→ About this exercise: Find the line holding "Giovanni Placci, dos días de éxito" in the entries below. Give it again exactly, along with every line after it up to and including the line holding "WEB限定企画『板尾のめ゙』2025総集編".

Transcribed page contents
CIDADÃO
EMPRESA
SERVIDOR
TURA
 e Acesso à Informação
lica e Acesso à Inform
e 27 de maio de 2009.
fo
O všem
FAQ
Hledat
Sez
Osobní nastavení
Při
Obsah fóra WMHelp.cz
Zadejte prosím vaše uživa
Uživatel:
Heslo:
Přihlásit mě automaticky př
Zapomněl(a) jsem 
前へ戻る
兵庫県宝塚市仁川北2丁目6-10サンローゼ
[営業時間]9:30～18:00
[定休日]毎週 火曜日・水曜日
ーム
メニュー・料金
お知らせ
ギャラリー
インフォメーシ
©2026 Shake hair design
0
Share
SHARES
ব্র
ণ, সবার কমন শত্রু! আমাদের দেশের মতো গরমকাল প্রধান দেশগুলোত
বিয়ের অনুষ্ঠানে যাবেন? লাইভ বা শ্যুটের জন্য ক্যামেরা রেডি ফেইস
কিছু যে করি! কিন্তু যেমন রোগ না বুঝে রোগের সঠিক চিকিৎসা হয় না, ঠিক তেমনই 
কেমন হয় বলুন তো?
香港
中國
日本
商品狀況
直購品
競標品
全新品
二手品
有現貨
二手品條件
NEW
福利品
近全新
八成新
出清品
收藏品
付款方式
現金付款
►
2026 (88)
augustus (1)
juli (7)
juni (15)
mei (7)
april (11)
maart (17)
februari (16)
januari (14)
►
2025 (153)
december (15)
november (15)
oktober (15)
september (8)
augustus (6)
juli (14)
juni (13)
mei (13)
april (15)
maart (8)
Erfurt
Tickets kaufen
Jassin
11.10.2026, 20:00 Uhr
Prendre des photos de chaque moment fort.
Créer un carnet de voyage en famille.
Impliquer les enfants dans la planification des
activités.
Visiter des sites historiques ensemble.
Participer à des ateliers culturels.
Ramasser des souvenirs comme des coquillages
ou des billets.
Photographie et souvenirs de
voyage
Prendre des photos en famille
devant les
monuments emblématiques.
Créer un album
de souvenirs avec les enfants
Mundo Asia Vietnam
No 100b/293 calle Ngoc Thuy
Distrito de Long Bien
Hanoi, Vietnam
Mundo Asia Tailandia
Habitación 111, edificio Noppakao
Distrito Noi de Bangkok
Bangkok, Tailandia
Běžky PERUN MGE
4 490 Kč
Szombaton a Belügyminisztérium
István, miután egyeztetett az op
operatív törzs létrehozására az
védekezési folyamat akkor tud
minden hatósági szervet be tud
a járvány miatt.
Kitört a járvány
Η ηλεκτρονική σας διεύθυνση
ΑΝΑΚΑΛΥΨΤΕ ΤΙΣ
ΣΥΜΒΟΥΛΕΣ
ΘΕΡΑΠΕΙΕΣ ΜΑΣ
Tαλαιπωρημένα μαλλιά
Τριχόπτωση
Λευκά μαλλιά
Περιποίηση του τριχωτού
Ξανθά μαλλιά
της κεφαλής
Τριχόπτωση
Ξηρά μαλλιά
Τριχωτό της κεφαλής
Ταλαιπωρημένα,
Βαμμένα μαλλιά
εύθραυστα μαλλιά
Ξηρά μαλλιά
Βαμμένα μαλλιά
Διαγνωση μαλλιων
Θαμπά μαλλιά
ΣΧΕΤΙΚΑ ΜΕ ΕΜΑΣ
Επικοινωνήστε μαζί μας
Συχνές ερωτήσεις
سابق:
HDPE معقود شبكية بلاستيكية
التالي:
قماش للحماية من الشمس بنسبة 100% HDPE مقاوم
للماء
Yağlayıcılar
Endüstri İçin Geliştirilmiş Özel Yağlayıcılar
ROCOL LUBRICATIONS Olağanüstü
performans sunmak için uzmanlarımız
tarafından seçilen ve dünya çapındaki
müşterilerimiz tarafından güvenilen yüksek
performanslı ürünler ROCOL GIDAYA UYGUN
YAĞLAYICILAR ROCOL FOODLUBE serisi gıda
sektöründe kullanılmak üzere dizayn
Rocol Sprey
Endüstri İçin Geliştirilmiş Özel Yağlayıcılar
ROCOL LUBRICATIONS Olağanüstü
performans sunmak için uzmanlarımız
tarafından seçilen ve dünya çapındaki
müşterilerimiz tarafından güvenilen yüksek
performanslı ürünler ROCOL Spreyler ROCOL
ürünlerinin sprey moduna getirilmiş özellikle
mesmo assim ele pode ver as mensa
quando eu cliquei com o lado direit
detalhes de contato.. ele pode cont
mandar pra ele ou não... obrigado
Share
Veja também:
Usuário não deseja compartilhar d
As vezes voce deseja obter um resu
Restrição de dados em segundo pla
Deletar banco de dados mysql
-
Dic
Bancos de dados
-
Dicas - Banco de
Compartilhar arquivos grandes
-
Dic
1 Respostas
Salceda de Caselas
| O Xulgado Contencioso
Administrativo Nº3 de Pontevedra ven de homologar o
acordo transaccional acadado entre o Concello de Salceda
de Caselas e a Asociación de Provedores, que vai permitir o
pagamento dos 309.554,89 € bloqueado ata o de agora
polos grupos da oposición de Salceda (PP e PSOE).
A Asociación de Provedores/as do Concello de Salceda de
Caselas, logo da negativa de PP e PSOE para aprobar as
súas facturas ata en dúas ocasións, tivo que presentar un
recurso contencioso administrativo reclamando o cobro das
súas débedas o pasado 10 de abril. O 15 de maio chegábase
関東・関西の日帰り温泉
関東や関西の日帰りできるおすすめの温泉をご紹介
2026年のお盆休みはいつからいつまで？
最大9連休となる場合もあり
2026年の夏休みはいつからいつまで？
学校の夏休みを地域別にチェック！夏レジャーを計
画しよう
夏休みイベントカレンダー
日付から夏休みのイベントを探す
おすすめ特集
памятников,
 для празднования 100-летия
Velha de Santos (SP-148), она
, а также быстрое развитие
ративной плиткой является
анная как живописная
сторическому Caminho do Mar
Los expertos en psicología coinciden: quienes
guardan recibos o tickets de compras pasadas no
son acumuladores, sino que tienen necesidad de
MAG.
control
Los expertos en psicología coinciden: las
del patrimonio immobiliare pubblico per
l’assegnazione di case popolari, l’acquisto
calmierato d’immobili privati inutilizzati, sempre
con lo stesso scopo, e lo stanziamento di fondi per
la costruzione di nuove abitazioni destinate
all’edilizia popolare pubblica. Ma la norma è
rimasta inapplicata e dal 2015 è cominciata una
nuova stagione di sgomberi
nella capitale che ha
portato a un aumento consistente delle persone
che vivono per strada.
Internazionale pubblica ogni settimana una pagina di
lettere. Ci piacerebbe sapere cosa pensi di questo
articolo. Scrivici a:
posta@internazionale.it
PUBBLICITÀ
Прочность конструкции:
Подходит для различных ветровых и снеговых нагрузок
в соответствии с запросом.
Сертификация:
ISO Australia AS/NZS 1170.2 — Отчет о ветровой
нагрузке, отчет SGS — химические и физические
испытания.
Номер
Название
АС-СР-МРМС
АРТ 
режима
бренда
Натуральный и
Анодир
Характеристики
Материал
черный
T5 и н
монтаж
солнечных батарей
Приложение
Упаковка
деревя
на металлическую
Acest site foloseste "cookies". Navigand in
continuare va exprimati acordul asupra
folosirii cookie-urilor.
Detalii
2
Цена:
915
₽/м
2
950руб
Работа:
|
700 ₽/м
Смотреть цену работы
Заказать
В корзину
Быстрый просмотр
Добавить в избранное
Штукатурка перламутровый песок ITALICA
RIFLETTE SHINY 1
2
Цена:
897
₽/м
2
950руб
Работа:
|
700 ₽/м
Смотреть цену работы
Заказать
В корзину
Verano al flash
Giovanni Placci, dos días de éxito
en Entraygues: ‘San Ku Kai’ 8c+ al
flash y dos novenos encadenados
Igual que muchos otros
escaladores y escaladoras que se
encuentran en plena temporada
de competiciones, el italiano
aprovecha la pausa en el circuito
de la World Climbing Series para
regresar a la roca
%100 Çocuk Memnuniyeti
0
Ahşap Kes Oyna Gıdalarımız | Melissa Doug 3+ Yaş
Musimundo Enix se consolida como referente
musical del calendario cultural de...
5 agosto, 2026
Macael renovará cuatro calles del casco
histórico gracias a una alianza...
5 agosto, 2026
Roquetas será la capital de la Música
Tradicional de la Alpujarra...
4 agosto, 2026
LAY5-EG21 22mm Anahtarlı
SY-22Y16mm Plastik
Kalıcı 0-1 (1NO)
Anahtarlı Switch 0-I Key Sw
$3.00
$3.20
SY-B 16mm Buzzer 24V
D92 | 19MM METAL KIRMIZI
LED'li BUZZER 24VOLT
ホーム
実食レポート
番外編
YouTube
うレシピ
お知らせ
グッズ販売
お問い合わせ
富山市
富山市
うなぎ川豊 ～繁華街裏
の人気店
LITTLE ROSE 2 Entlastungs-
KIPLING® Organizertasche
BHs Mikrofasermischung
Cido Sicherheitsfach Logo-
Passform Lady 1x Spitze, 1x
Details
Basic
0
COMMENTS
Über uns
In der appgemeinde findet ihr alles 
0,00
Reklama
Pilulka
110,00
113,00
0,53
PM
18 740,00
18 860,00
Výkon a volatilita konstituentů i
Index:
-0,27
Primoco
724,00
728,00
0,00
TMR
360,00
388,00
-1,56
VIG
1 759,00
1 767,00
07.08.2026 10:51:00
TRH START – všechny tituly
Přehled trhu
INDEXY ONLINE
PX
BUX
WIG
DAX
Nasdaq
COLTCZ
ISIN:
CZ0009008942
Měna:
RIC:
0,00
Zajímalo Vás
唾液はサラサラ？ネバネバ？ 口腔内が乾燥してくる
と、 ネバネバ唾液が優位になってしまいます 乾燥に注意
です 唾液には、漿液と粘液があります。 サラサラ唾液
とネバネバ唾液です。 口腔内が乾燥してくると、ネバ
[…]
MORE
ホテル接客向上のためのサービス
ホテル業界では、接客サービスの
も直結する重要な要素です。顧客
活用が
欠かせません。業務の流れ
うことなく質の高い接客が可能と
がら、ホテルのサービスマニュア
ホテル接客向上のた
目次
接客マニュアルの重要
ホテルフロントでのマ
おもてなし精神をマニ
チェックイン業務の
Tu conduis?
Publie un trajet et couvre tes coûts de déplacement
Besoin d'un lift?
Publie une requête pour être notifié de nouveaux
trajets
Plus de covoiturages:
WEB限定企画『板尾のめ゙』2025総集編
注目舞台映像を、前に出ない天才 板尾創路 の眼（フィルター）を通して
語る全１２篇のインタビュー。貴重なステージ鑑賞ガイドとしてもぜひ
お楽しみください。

→ Task response:
Giovanni Placci, dos días de éxito
en Entraygues: ‘San Ku Kai’ 8c+ al
flash y dos novenos encadenados
Igual que muchos otros
escaladores y escaladoras que se
encuentran en plena temporada
de competiciones, el italiano
aprovecha la pausa en el circuito
de la World Climbing Series para
regresar a la roca
%100 Çocuk Memnuniyeti
0
Ahşap Kes Oyna Gıdalarımız | Melissa Doug 3+ Yaş
Musimundo Enix se consolida como referente
musical del calendario cultural de...
5 agosto, 2026
Macael renovará cuatro calles del casco
histórico gracias a una alianza...
5 agosto, 2026
Roquetas será la capital de la Música
Tradicional de la Alpujarra...
4 agosto, 2026
LAY5-EG21 22mm Anahtarlı
SY-22Y16mm Plastik
Kalıcı 0-1 (1NO)
Anahtarlı Switch 0-I Key Sw
$3.00
$3.20
SY-B 16mm Buzzer 24V
D92 | 19MM METAL KIRMIZI
LED'li BUZZER 24VOLT
ホーム
実食レポート
番外編
YouTube
うレシピ
お知らせ
グッズ販売
お問い合わせ
富山市
富山市
うなぎ川豊 ～繁華街裏
の人気店
LITTLE ROSE 2 Entlastungs-
KIPLING® Organizertasche
BHs Mikrofasermischung
Cido Sicherheitsfach Logo-
Passform Lady 1x Spitze, 1x
Details
Basic
0
COMMENTS
Über uns
In der appgemeinde findet ihr alles 
0,00
Reklama
Pilulka
110,00
113,00
0,53
PM
18 740,00
18 860,00
Výkon a volatilita konstituentů i
Index:
-0,27
Primoco
724,00
728,00
0,00
TMR
360,00
388,00
-1,56
VIG
1 759,00
1 767,00
07.08.2026 10:51:00
TRH START – všechny tituly
Přehled trhu
INDEXY ONLINE
PX
BUX
WIG
DAX
Nasdaq
COLTCZ
ISIN:
CZ0009008942
Měna:
RIC:
0,00
Zajímalo Vás
唾液はサラサラ？ネバネバ？ 口腔内が乾燥してくる
と、 ネバネバ唾液が優位になってしまいます 乾燥に注意
です 唾液には、漿液と粘液があります。 サラサラ唾液
とネバネバ唾液です。 口腔内が乾燥してくると、ネバ
[…]
MORE
ホテル接客向上のためのサービス
ホテル業界では、接客サービスの
も直結する重要な要素です。顧客
活用が
欠かせません。業務の流れ
うことなく質の高い接客が可能と
がら、ホテルのサービスマニュア
ホテル接客向上のた
目次
接客マニュアルの重要
ホテルフロントでのマ
おもてなし精神をマニ
チェックイン業務の
Tu conduis?
Publie un trajet et couvre tes coûts de déplacement
Besoin d'un lift?
Publie une requête pour être notifié de nouveaux
trajets
Plus de covoiturages:
WEB限定企画『板尾のめ゙』2025総集編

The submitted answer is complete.